### WHAT YOU HAVE TO DO
Only lines containing the string "воздушного" belong in the answer; find them in the records and copy them.

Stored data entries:
☆ ☆ ☆ ☆ ☆
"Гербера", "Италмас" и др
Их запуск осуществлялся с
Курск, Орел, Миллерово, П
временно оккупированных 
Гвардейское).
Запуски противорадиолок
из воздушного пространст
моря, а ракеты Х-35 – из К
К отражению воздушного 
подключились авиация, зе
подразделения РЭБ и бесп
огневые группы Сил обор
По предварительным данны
☆ ☆ ☆ ☆ ☆
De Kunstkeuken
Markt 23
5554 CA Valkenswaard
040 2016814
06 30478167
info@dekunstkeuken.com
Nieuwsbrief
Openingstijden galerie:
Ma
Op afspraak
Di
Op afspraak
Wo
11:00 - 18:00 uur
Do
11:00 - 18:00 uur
☆ ☆ ☆ ☆ ☆
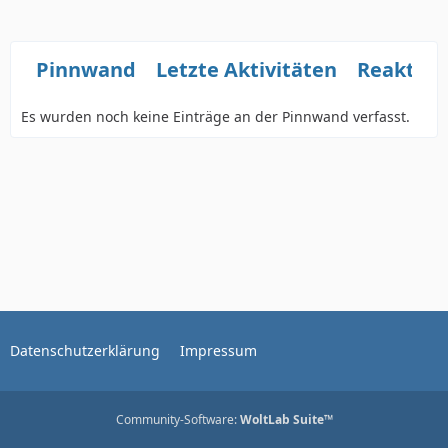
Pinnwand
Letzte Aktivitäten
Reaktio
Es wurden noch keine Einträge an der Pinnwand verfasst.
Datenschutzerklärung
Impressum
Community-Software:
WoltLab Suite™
☆ ☆ ☆ ☆ ☆
### ANSWER TO THE EXERCISE
из воздушного пространст
К отражению воздушного 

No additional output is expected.